The theory that Russia or China might perceive some advantage in escalating to nuclear use during a conventional conflict is just that—a theory. Such notions are gleaned from worst-case analyses of rival nations’ military-strategic literature, force posture, and military exercises. All of this amounts to ambiguous data whose credibility is hardly beyond doubt. For example, Russian military commanders may simply find it unacceptable to admit in their writings that Russia would lose a prolonged conventional war against NATO. To save face (and their careers), these commanders might postulate that limited nuclear strikes against a small number of high-value NATO targets would cause the alliance to negotiate an end to hostilities—rather than retaliating in kind with “limited” nuclear strikes in Russia. Any such assumption by Russia is reckless and almost certainly incorrect. In NATO countries, there would be overwhelming political and emotional pressure to respond to Russia’s “limited” strikes with nuclear counterstrikes. Moreover, NATO’s declared intention is to respond to any nuclear attack with a devastating nuclear counterattack. The resulting destruction on both sides would be anything but “limited.” The Russians may delude themselves strategically, but the United States and its allies aren’t required to do the same.

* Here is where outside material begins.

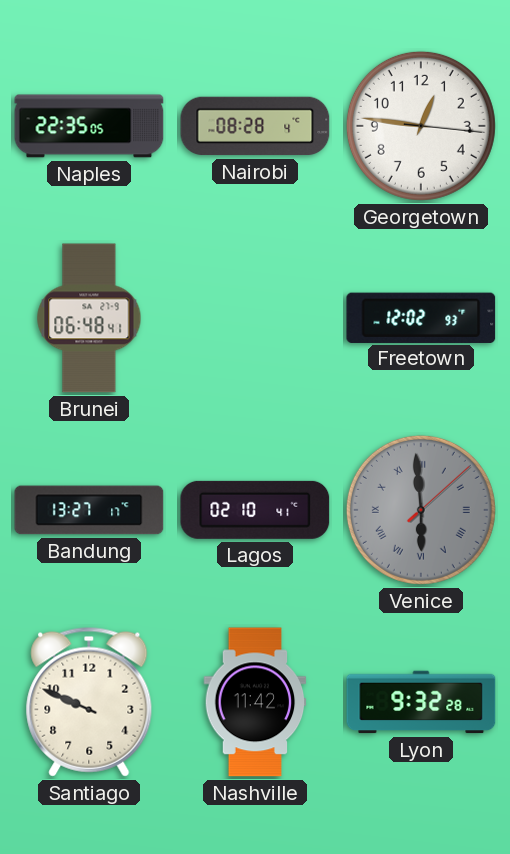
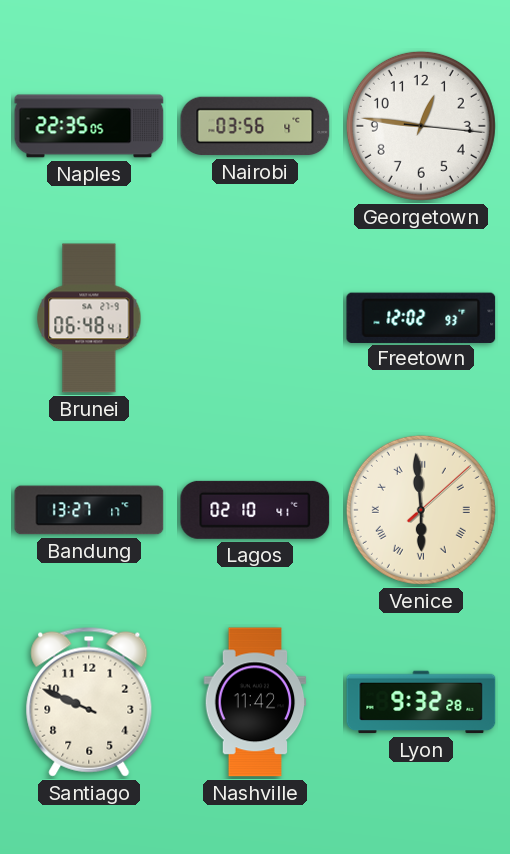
Nairobi: 08:28 -> 03:56
Venice dial: grey -> cream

The alliance did delude itself in the 1960s and 1970s, when it claimed that responding to a Soviet invasion of Western Europe with “limited nuclear options” could achieve acceptable outcomes. We now know from Soviet archives that Moscow had no intention of invading Western Europe—but if war had broken out and NATO had used battlefield nuclear weapons against Soviet tank armies, the Soviets would have launched a nuclear response, possibly including strikes on the US homeland. This dilemma was clear well before the end of the Cold War. That is why, beginning in 1977, NATO began to drastically reduce its inventory of “tactical” nuclear weapons to the minimum number necessary for deterrence.

In any event, the paradox of nuclear deterrence is that controlling the strategic calculus of one’s adversaries is necessary—but doing so reliably is impossible. Nuclear weapons are best maintained as weapons of last resort, not as weapons that might magically alter in one’s favor the terms of a conventional conflict. For Washington, this means that the highest strategic priority, in both Europe and Asia, is to deter conflict by maintaining conventional military forces that can defeat aggression against the territory of US allies and the vital interests of both allies and the United States itself. Such capabilities keep the nuclear threshold as high as possible. If the threshold is crossed nevertheless, the United States and its allies have and always have had credible limited nuclear options that could be employed anywhere on the globe.

Just as in the early 2000s, current proponents of mini-nukes or of vague “limited nuclear options” offer no convincing evidence that new weapons in this category are needed—or more importantly, that they would make nuclear use less likely. Instead, potential nuclear adversaries are likely to see the acquisition of additional weapons in this category as an indication that US opposition to nuclear use has decreased and that Washington may be the first to cross the nuclear threshold. Such an outcome would undermine global stability and increase the risk of nuclear war. Defense resources are better spent on strengthening US conventional forces.